Soy de una generación que creció oyendo a los tíos hablar de “canchas reglamentarias” (en referencia a las adolescentes), Casa Chica, “detallito”, “segundo frente” y otras lindezas.
Mis primos, por ejemplo, se estrenaban sexualmente en burdeles de poca monta. Y siempre de la mano de mis tíos.
Ellos eran quienes los llevaban después de charlas relacionadas con “ya estás en edad de merecer”.
Sus experiencias, casi siempre, fueron traumáticas.
A uno de ellos lo llevaron al callejón de la Segunda Calle de la Soledad —en pleno barrio de La Merced—, a unos pasos de Coto y Compañía.
Dice que llegó con su papá —que era muy popular entre las prostitutas— y que, a los pocos metros, respondió la tradicional pregunta: ¿Cuál de éstas te gusta, hijo?”.
Las señoras, en tanto, vestidas como Sasha Montenegro —vestido entallado sin brassier, liguero visible, medias de cuadritos—, los miraban con el consabido “vamos al cuarto, papacito”.

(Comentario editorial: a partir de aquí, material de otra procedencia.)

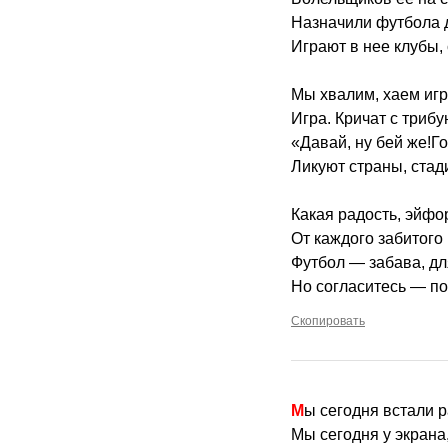
Назначили футбола 
Играют в нее клубы,
Мы хвалим, хаем игр
Игра. Кричат с трибу
«Давай, ну бей же!Го
Ликуют страны, стад
Какая радость, эйфо
От каждого забитого 
Футбол — забава, дл
Но согласитесь — по
Скопировать
Мы сегодня встали р
Мы сегодня у экрана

Y, en efecto, mi primo fue llevado a un cuartito por una mujer parecida a Carmen Salinas en su célebre papel de La Corcholata.

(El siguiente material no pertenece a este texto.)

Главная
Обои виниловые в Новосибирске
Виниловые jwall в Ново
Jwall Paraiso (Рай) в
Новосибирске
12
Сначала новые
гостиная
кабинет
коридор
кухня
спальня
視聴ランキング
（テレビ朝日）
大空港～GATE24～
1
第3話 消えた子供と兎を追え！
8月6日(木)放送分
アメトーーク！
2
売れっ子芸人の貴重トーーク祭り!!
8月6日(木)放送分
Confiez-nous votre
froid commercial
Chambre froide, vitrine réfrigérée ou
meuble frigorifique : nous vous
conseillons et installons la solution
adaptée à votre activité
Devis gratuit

El diálogo —siempre según la versión de mi primo— fue más o menos así:
—¿Eres quinto, papi?
—Sí.
—Qué rico. Te va a gustar. Tú tranquilo. ¿Quieres una chupadita para que te relajes?

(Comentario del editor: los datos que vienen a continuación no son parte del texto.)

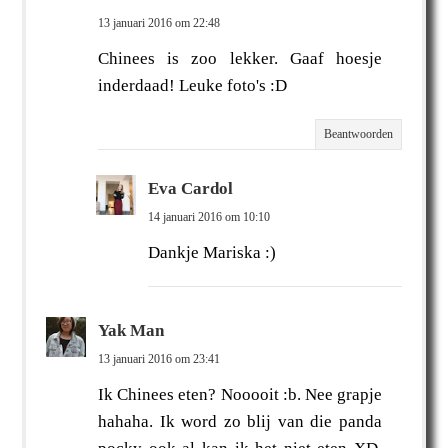
13 januari 2016 om 22:48
Chinees is zoo lekker. Gaaf hoesje
inderdaad! Leuke foto's :D
Beantwoorden
Eva Cardol
14 januari 2016 om 10:10
Dankje Mariska :)
Yak Man
13 januari 2016 om 23:41
Ik Chinees eten? Nooooit :b. Nee grapje
hahaha. Ik word zo blij van die panda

A los dos minutos mi primo ya se había “estrenado”. Y anduvo con cierto ardor los días siguientes. Pero no un ardor sexual. Un ardor de gonorrea mezclada con ladillas. Todo se arregló con una dosis de ceftriaxona, administrado por inyección, y con azitromicina oral (Zithromax).
—¿Te enamoraste de la señora? —le pregunté cuando me contó su primera vez.
—Un poco.
—¿Cómo se llamaba?
—Idolina.
(Así se llamaban las prostitutas humildes en los nacientes años setenta).
—¿Se besaron?
—Al final me dio un beso.
Sobra decir que mi tío empezó a presumirlo en las mesas familiares.
—Pepe ya es un hombrecito. ¿Verdá, mijo?
—Sí, pa — respondía el gonorreico con una mirada que reflejaba cierto ardor del alma y de las partes blandas.